There have been many surprises this season, some owed in part to the end of the drought, some to new river venues, and some to our expanding Western Lakes Campouts. One common theme throughout them all has been constant: wild Tasmanian trout. Whether it’s been the super-conditioned trout of the Meander or lower Macquarie River, the flats cruising trout of the Western Lakes, or the hidden monsters of the fast-water river gorges, the aim of our days has revolved around core values of inspiring places, visual fishing opportunities and wild trout. If we can find these three goals, we know that the enjoyment of the day will take care of itself.
Current fishing report
Autumn fishing has started in northern Tasmania, with large baetid mayfly falls on the lower Macquarie and Esk rivers, and ants appearing on humid days. This has created some classic match the hatch fishing, both from the raft and wading. Grasshoppers are still around and on the menu, and are proving effective at times–again, this has particularly been the case on the lower Macquarie River and a few of our other favourite haunts. The strong baetid hatches are expected to continue through March and April, to the close of the brown trout season at the start of May.
Summer highlights at RiverFly have been many and varied: young Rory sightfishing and landing a 4lb trout on the Meander, Frank and his six days of sight-fishing nirvana, high flows and great rafting on the post-drought Macquarie river, and the sight-fishing experience of the Western Lakes campouts with the three amigo’s Jappy, Mark and Curtis, the team of four Septuagenarians’, and many others.
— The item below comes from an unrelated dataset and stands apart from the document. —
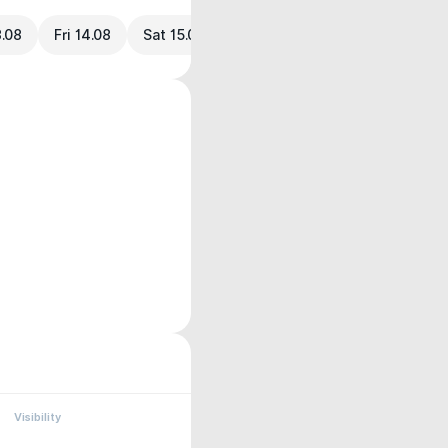
3.08
Fri 14.08
Sat 15.08
Visibility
January was probably the best month of the season to date, with loads of blue-sky days, and early season hopper fishing. March could be a close contender to take the title though, especially if the ants and baetids keep on coming!
1. When casting, always plan to present the fly ahead of the trout, rather than directly at it.
2. When practicing casting, focus on efficiency: learn to (1) cast line out quickly, (2) re-adjust casting length effectively, and (3) change casting directions smoothly.